Find how many lines of the entries contain the word "Hochtaunus", then report that figure alone.

(Stored data entries)
'''
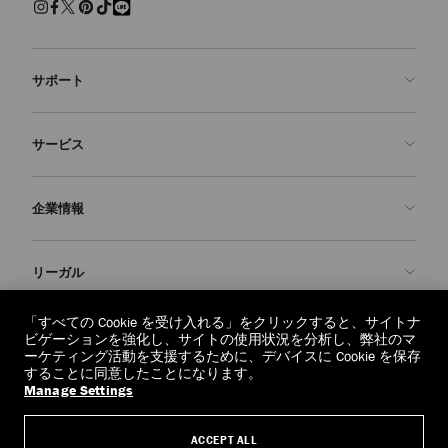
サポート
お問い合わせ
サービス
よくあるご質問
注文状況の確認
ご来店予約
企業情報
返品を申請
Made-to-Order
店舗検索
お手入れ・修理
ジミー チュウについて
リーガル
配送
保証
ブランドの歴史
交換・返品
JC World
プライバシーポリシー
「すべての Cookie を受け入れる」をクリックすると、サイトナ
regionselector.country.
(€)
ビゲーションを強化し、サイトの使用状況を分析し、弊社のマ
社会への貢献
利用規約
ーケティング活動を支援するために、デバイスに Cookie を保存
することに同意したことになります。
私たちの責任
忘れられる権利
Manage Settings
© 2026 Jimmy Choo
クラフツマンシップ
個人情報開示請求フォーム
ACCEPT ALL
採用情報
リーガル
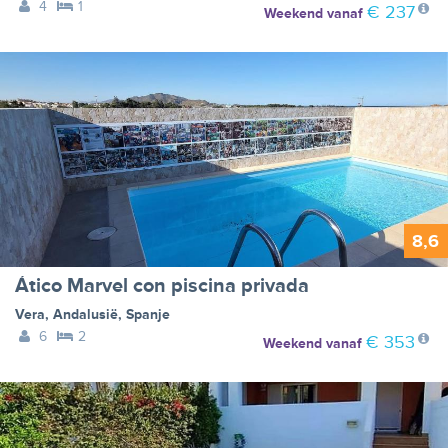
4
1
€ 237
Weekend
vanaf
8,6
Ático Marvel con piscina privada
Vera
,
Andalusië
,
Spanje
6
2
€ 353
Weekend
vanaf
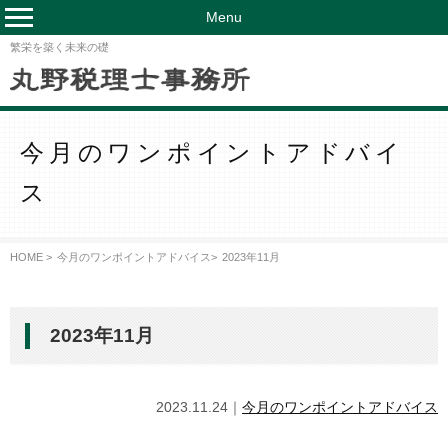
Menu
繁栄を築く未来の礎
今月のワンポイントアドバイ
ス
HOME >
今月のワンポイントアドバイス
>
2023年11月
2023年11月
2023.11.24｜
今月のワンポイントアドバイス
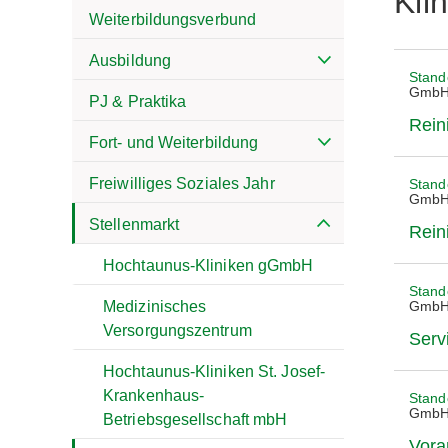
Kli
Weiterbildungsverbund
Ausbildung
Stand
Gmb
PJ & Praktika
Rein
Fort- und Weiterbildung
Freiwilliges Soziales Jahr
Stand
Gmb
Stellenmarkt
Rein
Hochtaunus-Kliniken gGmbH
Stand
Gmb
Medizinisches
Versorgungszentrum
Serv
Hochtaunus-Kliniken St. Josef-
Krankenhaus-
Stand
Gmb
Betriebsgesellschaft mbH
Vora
'''
'''
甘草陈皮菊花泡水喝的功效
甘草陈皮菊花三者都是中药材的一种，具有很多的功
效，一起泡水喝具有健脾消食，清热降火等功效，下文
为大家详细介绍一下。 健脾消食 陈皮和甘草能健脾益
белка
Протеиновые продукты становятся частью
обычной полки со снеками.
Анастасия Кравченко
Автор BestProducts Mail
'''
• [TASK ANSWER] 2